Cardinal Zen said, “I was there in the presence of the Holy Father representing my suffering brothers in China,” so Pope Francis’ reference to Cardinal Mindszenty “should be rightly understood as of consolation and encouragement more for them than for me.”

But Greg Burke, director of the Vatican press office, said any “presumed difference of thought and action between the Holy Father and his collaborators in the Roman Curia on issues relating to China” were erroneous.

Burke did not, however, make any comment regarding the accuracy or inaccuracy of reports about the proposed transfer of bishops in China.

“The pope is in constant contact with his collaborators, in particular in the Secretariat of State, on Chinese issues, and is informed by them faithfully and in detail on the situation of the Catholic Church in China and on the steps in the dialogue in progress between the Holy See and the People’s Republic of China, which he follows with special attention,” Burke said. “It is therefore surprising and regrettable that the contrary is affirmed by people in the church, thus fostering confusion and controversy.”

Cardinal Zen said he traveled to the Vatican in January to ensure that Pope Francis personally received letters on the situation in China, particularly regarding the case of two “legitimate bishops” — those recognized by the Vatican — “being asked by the ‘Holy See’ to resign and make place for illegitimate, even explicitly excommunicated, ‘bishops.'”

The problem, Cardinal Zen wrote on Facebook, “is not the resignation of the legitimate bishops, but the request to make place for the illegitimate and even excommunicated ones.”

According to ucanews.com, Bishop Zhuang Jianjian, 88, of Shantou and Bishop Vincent Guo Xijin, 59, of Mindong were asked to step down. Both are recognized as bishops by the Vatican. Bishop Zhuang was to be succeeded by Bishop Huang Bingzhang, 51, of Shantou, who had been excommunicated. Bishop Guo was to be succeeded by Bishop Zhan Silu, 57, of Mindong, who was ordained illicitly but is recognized by the government.

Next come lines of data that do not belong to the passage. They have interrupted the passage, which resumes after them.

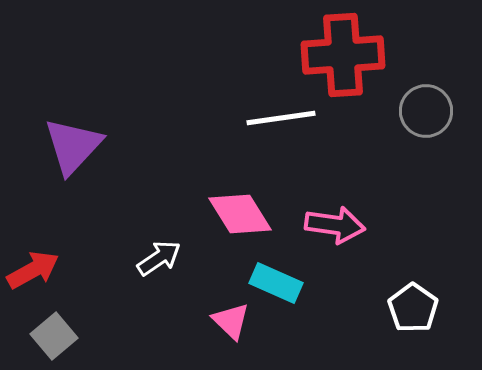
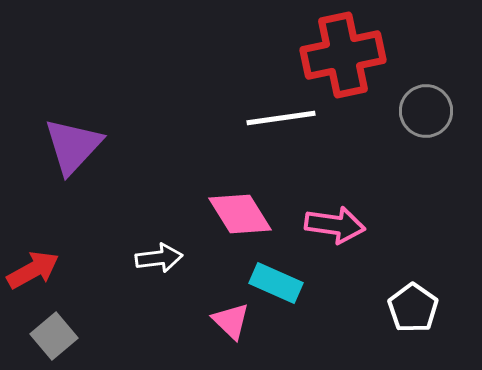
red cross: rotated 8 degrees counterclockwise
white arrow: rotated 27 degrees clockwise
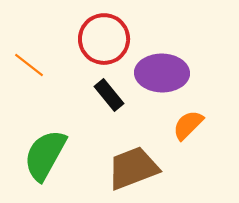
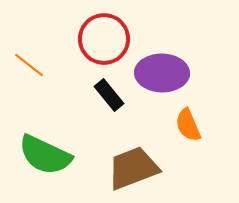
orange semicircle: rotated 68 degrees counterclockwise
green semicircle: rotated 94 degrees counterclockwise
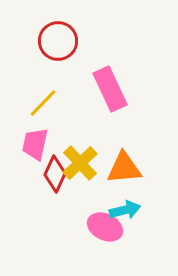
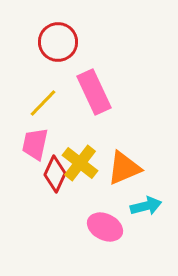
red circle: moved 1 px down
pink rectangle: moved 16 px left, 3 px down
yellow cross: rotated 9 degrees counterclockwise
orange triangle: rotated 18 degrees counterclockwise
cyan arrow: moved 21 px right, 4 px up
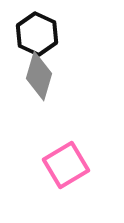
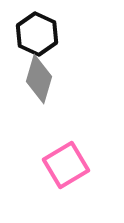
gray diamond: moved 3 px down
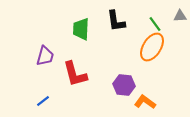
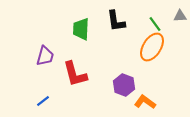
purple hexagon: rotated 15 degrees clockwise
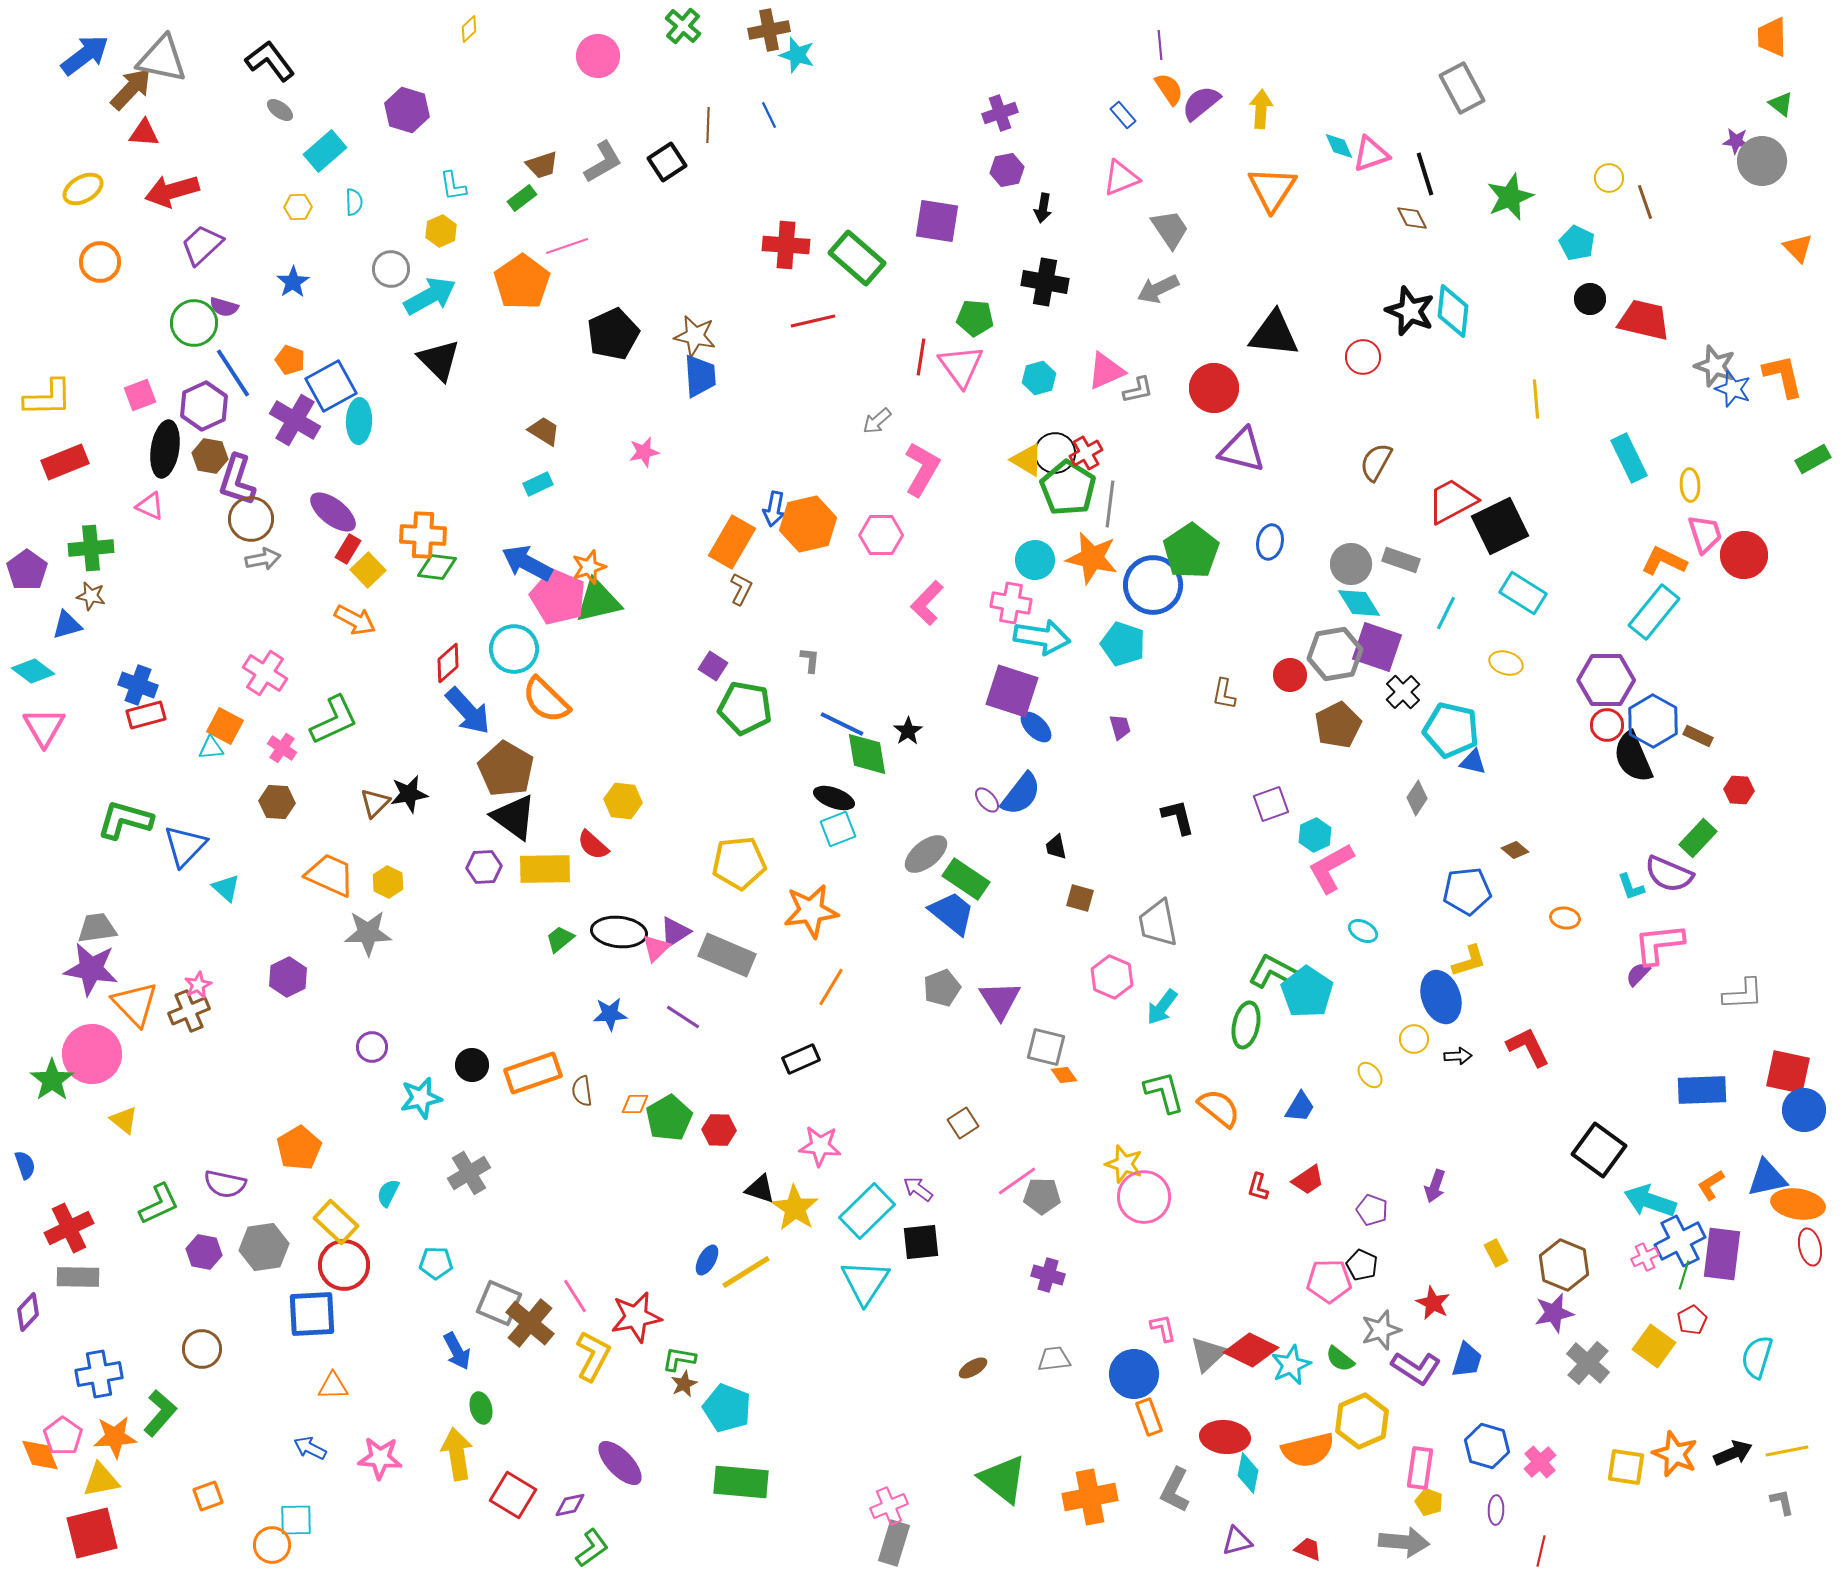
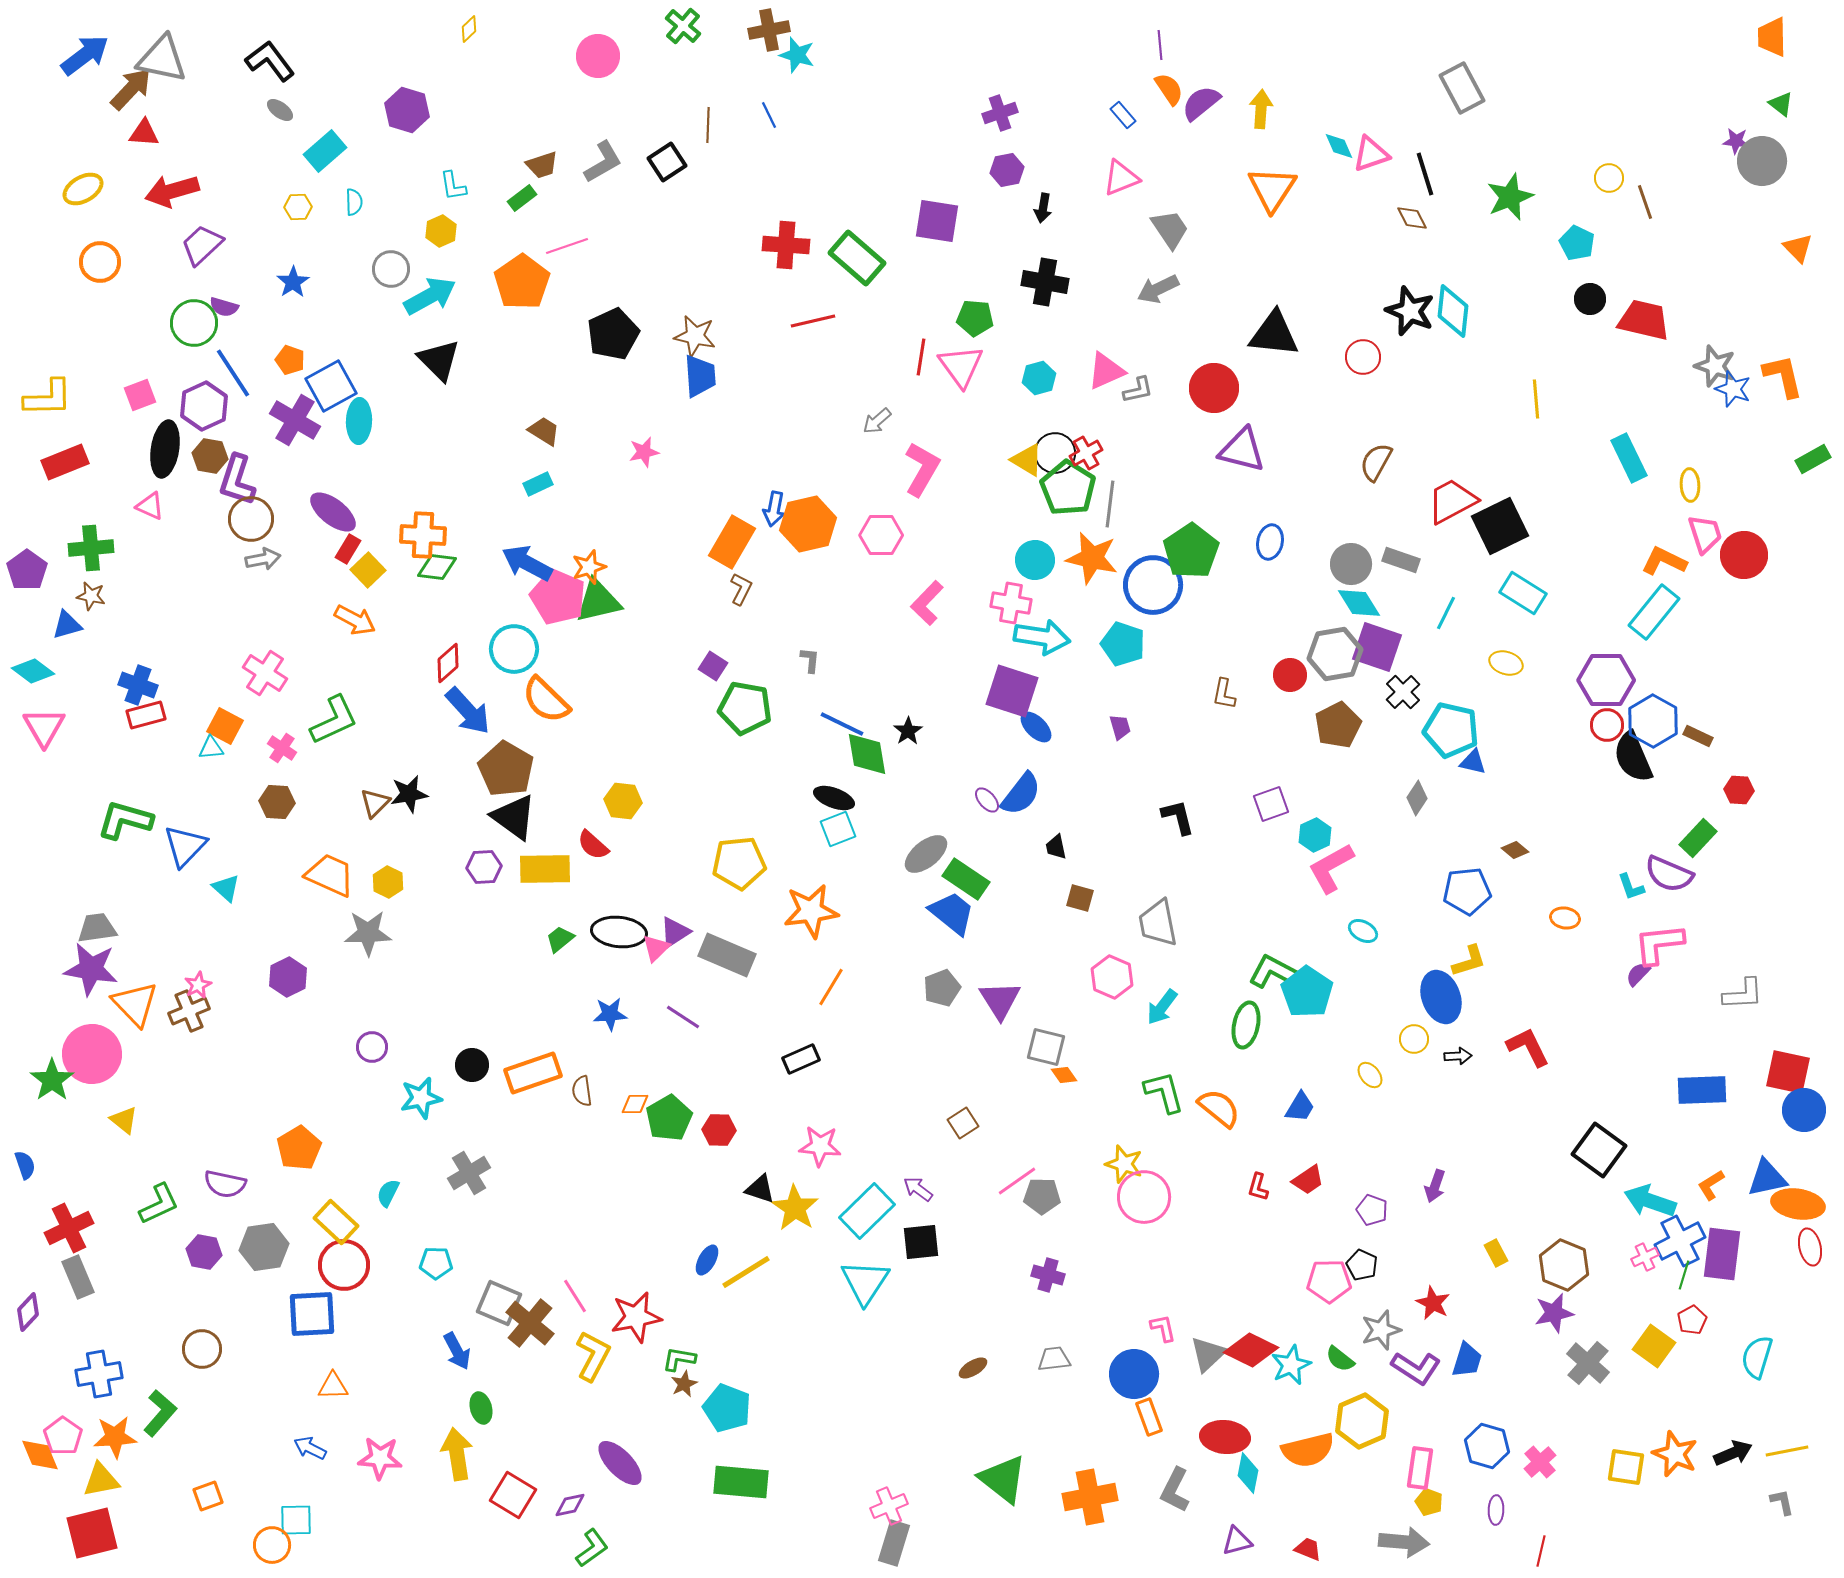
gray rectangle at (78, 1277): rotated 66 degrees clockwise
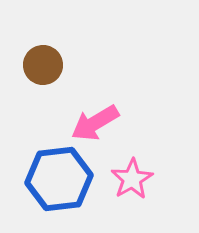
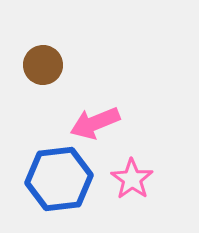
pink arrow: rotated 9 degrees clockwise
pink star: rotated 6 degrees counterclockwise
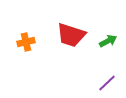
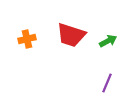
orange cross: moved 1 px right, 3 px up
purple line: rotated 24 degrees counterclockwise
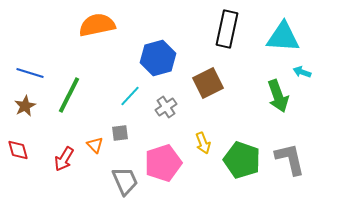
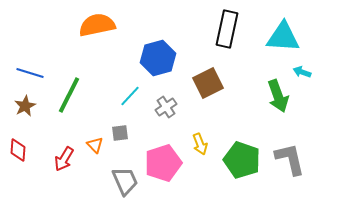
yellow arrow: moved 3 px left, 1 px down
red diamond: rotated 20 degrees clockwise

In the past, Cardinal Zen said, the popes and Vatican have avoided using the word “schism” to describe those who participated in the life of the government-approved Catholic community because they knew many of the people “were not there by their own free will, but under heavy pressure.”

If the move to replace the bishops goes forward, Cardinal Zen said, “the Vatican would be giving the blessing” to “the new strengthened schismatic church.”

In 2007, Pope Benedict XVI wrote a long letter to Chinese Catholics. Among other things, it established new guidelines to favor cooperation between clandestine Catholic communities and those officially registered with the government, in an effort to promote church unity.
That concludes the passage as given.